| Assignment |
Could you report every line from the entries that includes the word "allehanda"?

Data items
/---
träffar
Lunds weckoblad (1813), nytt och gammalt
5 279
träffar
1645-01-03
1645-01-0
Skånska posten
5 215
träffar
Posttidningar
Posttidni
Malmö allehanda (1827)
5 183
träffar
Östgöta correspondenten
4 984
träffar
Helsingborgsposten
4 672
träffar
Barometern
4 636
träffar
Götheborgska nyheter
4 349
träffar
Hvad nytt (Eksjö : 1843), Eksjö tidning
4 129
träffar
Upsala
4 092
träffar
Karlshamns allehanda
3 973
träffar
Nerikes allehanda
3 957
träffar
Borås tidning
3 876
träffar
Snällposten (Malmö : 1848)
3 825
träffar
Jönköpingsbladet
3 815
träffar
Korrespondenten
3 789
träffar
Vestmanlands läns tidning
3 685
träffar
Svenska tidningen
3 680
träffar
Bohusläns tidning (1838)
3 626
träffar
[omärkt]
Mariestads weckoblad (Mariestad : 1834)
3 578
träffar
\---
/---
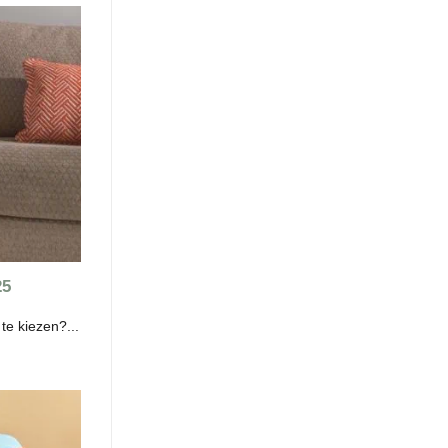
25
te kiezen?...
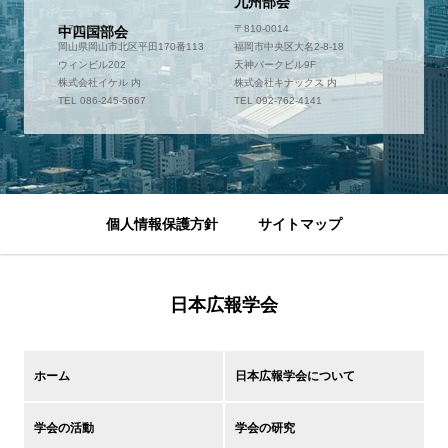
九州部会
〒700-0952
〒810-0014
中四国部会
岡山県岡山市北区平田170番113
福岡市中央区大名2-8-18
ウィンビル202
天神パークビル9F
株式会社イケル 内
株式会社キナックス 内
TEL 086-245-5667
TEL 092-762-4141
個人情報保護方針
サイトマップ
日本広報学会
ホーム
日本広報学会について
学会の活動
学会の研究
\---
| Result of the exercise |
Malmö allehanda (1827)
Karlshamns allehanda
Nerikes allehanda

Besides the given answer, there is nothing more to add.